Case Study: A Fayette County Student and Activist
Georgia McFerren, Graduation 1970. Source: from G. McFerren's personal collection.
At the time of this interview, Georgia McFerren was an energetic 57-year-old African American woman, retired after 32 years of working with mentally ill children for the Arlington Developmental Center in Shelby County.
She was interviewed at her home in Fayette County in her trim, yellow-sided house with black shutters—not too far from her younger sister, Eva.
The McFerren sisters, daughters of Howard and Ella McFerren, grew up in a family of
13 children, farming on property owned by one of the few African American landowners
then, James Cartwright. This was to prove providential later, when many black sharecropper
families were kicked out of their homes after they registered to vote. Many ended
up living in Tent City. Georgia's was one of the few fortunate black families who
were not displaced during that period.
"School Monday through Friday, marching on Saturday, and church on Sunday..." Georgia McFerren's description of her teen years.
Despite that stability, the girls endured their share of suffering. In 1965, Georgia was in the 8th grade and along with Lucy Hunt, Gloria Murrell, and Pearlie Gilchrist, joined in with the first class of black students to integrate Somerville Elementary School.
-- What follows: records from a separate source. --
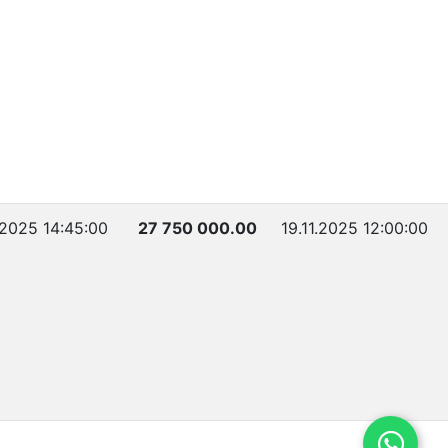
.2025 14:45:00
27 750 000.00
19.11.2025 12:00:00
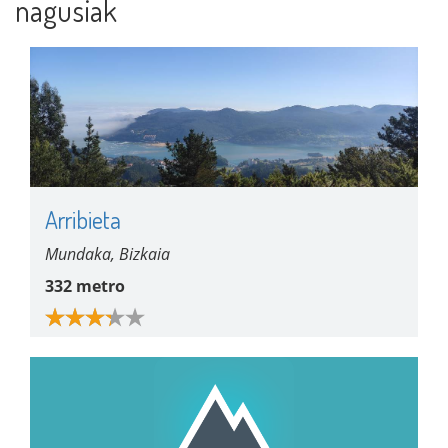
nagusiak
Arribieta
Mundaka, Bizkaia
332 metro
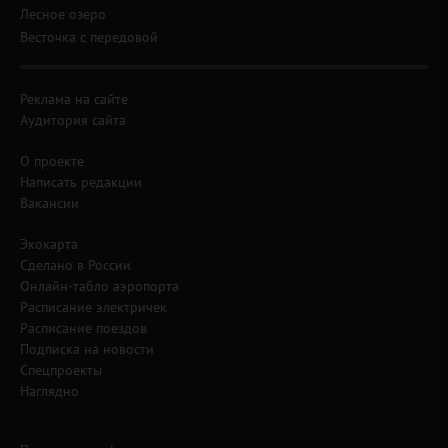
Лесное озеро
Весточка с передовой
Реклама на сайте
Аудитория сайта
О проекте
Написать редакции
Вакансии
Экокарта
Сделано в России
Онлайн-табло аэропорта
Расписание электричек
Расписание поездов
Подписка на новости
Спецпроекты
Наглядно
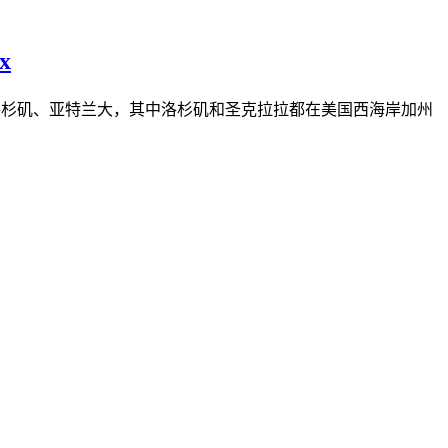
x
拉、洛杉矶、亚特兰大，其中洛杉矶和圣克拉拉都在美国西海岸加州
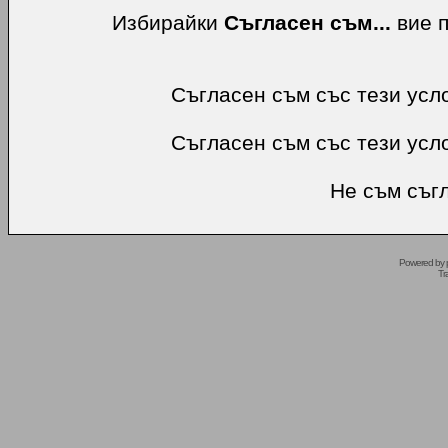
Избирайки
Съгласен съм...
вие п
Съгласен съм със тези усл
Съгласен съм със тези усл
Не съм съгл
Powered by
Tr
By the time Georgia graduated high school in 1970, she noted, "there were nine black students out of 94 in my senior year—one boy and eight girls—but many of the white students had moved to the [Fayette] Academy."
By 1965, the all-black W.P. Ware High School and all-white Fayette County High School were court-ordered to merge, resulting in Fayette-Ware Comprehensive High School, which exists today.